An official of the United Mine Workers yesterday criticized the payment of $2,000 to 13 members of Congress who participated in a coal company-funded tour of mines in southwestern Virginia and questioned why the lawmakers didn't talk to any union members.

Fourteen Democratic members of Congress, all but one of whom serve on House committees overseeing mining legislation, flew to southwestern Virginia on a United Coal Co. luxury 727 jet for a tour of coal mines, a dinner and a discussion with industry executives.

Each was given a $2,000 honorarium for the visit to Bristol with the exception of Rep. Frederick C. Boucher (D-Va.), who said he was not offered the money because he was the host for the trip to his home district.

One participant, Rep. John W. Bryant (D-Tex.) said he gave his payment to charity.

"I never did get $2,000 for a visit with anybody," said Don McCamey, vice president of District 28 of the United Mine Workers in southwestern Virginia. "I'd feel kind of funny taking that kind of pay unless I was doing somebody a service."

Boucher reiterated yesterday that he considers the payments proper and necessary to persuade busy members of Congress to make the trip.

House members are permitted under ethics rules to accept honorariums of up to $2,000 for "personal appearances, articles, speeches and similar services," but the payments have drawn fire from critics who allege they are influence peddling in disguise.

McCamey also criticized the visit because the lawmakers talked to no union members.

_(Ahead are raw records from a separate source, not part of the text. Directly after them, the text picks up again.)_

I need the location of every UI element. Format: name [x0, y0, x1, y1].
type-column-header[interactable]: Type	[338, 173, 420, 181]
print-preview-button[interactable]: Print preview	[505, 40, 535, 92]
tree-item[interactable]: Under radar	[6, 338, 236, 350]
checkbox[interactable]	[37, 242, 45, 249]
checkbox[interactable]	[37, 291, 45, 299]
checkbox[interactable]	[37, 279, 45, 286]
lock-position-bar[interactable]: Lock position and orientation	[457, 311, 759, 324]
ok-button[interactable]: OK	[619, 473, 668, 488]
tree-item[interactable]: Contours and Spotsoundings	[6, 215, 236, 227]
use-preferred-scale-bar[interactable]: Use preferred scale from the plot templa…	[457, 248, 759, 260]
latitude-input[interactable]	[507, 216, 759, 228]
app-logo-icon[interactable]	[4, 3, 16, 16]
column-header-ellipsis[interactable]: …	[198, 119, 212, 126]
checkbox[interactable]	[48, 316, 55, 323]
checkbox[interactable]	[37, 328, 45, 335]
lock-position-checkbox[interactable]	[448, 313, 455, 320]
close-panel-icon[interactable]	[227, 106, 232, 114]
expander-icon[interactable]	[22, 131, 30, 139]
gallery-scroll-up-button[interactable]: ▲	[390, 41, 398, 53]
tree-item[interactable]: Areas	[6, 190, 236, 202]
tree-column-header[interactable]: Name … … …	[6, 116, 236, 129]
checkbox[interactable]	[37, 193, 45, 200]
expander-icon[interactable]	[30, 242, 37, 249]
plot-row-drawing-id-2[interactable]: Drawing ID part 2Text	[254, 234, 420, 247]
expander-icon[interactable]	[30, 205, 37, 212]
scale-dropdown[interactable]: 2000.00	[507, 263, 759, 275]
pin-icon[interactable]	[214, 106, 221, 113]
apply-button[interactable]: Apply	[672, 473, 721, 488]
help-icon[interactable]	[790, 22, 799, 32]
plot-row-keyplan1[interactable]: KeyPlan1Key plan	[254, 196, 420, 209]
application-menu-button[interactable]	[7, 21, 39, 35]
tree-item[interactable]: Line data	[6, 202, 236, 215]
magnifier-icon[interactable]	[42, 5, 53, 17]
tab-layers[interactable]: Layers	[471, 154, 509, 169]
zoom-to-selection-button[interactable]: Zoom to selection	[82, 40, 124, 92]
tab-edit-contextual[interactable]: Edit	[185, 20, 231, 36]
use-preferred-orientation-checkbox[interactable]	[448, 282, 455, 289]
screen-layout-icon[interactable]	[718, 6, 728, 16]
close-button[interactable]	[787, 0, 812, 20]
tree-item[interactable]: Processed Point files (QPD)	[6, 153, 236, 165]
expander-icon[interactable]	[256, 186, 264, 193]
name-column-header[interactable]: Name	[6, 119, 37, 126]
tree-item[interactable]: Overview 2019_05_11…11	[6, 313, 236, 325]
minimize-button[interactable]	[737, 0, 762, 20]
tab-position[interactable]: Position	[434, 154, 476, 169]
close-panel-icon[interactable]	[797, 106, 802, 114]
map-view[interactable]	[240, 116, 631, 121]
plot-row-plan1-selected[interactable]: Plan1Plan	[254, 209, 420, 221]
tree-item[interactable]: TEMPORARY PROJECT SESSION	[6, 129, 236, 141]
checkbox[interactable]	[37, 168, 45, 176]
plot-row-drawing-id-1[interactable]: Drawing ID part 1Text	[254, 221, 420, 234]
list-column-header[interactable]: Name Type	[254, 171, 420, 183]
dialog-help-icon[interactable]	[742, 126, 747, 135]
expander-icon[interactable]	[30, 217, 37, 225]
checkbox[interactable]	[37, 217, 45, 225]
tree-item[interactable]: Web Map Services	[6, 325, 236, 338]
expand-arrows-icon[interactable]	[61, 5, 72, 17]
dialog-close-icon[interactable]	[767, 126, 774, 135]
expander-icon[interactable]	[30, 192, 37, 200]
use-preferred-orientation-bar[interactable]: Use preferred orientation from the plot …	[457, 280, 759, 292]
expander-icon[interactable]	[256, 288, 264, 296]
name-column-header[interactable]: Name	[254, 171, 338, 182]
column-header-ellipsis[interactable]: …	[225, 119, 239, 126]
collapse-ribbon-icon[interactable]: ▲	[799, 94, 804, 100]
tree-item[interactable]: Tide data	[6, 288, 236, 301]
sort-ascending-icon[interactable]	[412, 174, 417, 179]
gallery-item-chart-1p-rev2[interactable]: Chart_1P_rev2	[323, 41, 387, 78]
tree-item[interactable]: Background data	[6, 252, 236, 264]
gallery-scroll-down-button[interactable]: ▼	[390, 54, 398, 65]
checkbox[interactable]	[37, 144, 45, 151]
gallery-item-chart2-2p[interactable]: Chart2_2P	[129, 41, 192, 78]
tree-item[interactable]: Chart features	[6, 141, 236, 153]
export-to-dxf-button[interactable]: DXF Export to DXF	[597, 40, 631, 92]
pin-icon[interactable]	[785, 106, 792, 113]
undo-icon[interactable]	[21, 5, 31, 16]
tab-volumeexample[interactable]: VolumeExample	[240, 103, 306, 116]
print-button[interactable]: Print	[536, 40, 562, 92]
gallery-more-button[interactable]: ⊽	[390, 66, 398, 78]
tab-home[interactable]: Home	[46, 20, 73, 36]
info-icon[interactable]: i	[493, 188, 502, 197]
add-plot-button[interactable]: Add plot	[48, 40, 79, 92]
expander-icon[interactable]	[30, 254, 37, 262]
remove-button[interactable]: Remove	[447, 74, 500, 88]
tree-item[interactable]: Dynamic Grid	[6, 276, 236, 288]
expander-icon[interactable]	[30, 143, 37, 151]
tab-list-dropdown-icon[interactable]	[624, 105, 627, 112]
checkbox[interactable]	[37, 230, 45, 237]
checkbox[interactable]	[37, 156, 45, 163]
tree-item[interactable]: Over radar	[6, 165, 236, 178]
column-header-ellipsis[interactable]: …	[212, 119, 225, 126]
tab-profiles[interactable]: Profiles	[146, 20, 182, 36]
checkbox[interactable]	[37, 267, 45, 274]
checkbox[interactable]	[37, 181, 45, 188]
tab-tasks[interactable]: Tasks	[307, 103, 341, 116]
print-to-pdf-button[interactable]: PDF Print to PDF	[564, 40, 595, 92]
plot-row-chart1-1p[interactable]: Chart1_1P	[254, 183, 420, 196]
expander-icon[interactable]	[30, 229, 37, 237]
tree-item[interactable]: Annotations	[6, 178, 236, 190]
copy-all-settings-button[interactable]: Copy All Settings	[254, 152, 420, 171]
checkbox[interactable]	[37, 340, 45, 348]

The UMW, with more than 5,200 active members in the area, represents more than half the coal miners in southwestern Virginia, McCamey said. "

Boucher apologized for the lack of a union participant in the panel discussion of energy issues.

"It was an oversight," he said. "I don't think it was detrimental to the UMW that they were not represented."

Boucher, who has been endorsed by the UMW in the past and is unopposed this year in his campaign for reelection, said the trip focused on legislation to benefit the entire industry, "not issues on which there is a labor-management difference."